**Supplied records**
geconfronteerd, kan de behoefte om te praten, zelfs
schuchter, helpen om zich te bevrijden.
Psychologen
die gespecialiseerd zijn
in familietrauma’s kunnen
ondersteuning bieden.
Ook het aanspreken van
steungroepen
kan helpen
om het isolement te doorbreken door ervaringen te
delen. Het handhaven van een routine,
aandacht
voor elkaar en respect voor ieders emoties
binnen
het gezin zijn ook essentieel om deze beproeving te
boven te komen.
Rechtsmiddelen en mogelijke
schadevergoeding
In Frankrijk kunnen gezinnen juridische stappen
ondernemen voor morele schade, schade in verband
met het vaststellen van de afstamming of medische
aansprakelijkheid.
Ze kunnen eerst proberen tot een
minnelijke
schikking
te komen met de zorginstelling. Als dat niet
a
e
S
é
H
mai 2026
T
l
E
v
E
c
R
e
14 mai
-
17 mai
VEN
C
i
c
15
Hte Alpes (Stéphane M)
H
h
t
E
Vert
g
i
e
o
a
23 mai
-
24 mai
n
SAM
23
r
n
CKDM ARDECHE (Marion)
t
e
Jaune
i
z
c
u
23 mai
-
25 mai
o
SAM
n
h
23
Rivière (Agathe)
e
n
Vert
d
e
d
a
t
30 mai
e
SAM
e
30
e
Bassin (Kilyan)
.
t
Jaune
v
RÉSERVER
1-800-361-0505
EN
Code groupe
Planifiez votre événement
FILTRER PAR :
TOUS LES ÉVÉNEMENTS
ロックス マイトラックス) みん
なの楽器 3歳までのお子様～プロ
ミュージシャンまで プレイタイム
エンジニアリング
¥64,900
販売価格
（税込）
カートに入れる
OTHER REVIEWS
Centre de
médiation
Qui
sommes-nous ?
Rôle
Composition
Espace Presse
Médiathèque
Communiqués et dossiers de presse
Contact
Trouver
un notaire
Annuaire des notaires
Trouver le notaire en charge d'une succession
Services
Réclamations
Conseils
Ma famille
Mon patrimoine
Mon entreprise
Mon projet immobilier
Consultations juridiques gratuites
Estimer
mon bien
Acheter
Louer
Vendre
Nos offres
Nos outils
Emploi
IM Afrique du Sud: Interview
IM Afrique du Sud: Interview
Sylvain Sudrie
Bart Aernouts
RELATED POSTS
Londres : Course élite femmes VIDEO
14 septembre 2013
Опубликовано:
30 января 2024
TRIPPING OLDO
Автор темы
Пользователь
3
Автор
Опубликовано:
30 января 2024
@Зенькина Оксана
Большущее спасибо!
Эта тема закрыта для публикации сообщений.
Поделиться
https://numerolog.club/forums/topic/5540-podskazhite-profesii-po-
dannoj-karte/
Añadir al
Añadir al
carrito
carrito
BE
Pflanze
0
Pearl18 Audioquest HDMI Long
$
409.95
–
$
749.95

**Action item**
Your task is to output the material above exactly.

**Problem solution**
geconfronteerd, kan de behoefte om te praten, zelfs
schuchter, helpen om zich te bevrijden.
Psychologen
die gespecialiseerd zijn
in familietrauma’s kunnen
ondersteuning bieden.
Ook het aanspreken van
steungroepen
kan helpen
om het isolement te doorbreken door ervaringen te
delen. Het handhaven van een routine,
aandacht
voor elkaar en respect voor ieders emoties
binnen
het gezin zijn ook essentieel om deze beproeving te
boven te komen.
Rechtsmiddelen en mogelijke
schadevergoeding
In Frankrijk kunnen gezinnen juridische stappen
ondernemen voor morele schade, schade in verband
met het vaststellen van de afstamming of medische
aansprakelijkheid.
Ze kunnen eerst proberen tot een
minnelijke
schikking
te komen met de zorginstelling. Als dat niet
a
e
S
é
H
mai 2026
T
l
E
v
E
c
R
e
14 mai
-
17 mai
VEN
C
i
c
15
Hte Alpes (Stéphane M)
H
h
t
E
Vert
g
i
e
o
a
23 mai
-
24 mai
n
SAM
23
r
n
CKDM ARDECHE (Marion)
t
e
Jaune
i
z
c
u
23 mai
-
25 mai
o
SAM
n
h
23
Rivière (Agathe)
e
n
Vert
d
e
d
a
t
30 mai
e
SAM
e
30
e
Bassin (Kilyan)
.
t
Jaune
v
RÉSERVER
1-800-361-0505
EN
Code groupe
Planifiez votre événement
FILTRER PAR :
TOUS LES ÉVÉNEMENTS
ロックス マイトラックス) みん
なの楽器 3歳までのお子様～プロ
ミュージシャンまで プレイタイム
エンジニアリング
¥64,900
販売価格
（税込）
カートに入れる
OTHER REVIEWS
Centre de
médiation
Qui
sommes-nous ?
Rôle
Composition
Espace Presse
Médiathèque
Communiqués et dossiers de presse
Contact
Trouver
un notaire
Annuaire des notaires
Trouver le notaire en charge d'une succession
Services
Réclamations
Conseils
Ma famille
Mon patrimoine
Mon entreprise
Mon projet immobilier
Consultations juridiques gratuites
Estimer
mon bien
Acheter
Louer
Vendre
Nos offres
Nos outils
Emploi
IM Afrique du Sud: Interview
IM Afrique du Sud: Interview
Sylvain Sudrie
Bart Aernouts
RELATED POSTS
Londres : Course élite femmes VIDEO
14 septembre 2013
Опубликовано:
30 января 2024
TRIPPING OLDO
Автор темы
Пользователь
3
Автор
Опубликовано:
30 января 2024
@Зенькина Оксана
Большущее спасибо!
Эта тема закрыта для публикации сообщений.
Поделиться
https://numerolog.club/forums/topic/5540-podskazhite-profesii-po-
dannoj-karte/
Añadir al
Añadir al
carrito
carrito
BE
Pflanze
0
Pearl18 Audioquest HDMI Long
$
409.95
–
$
749.95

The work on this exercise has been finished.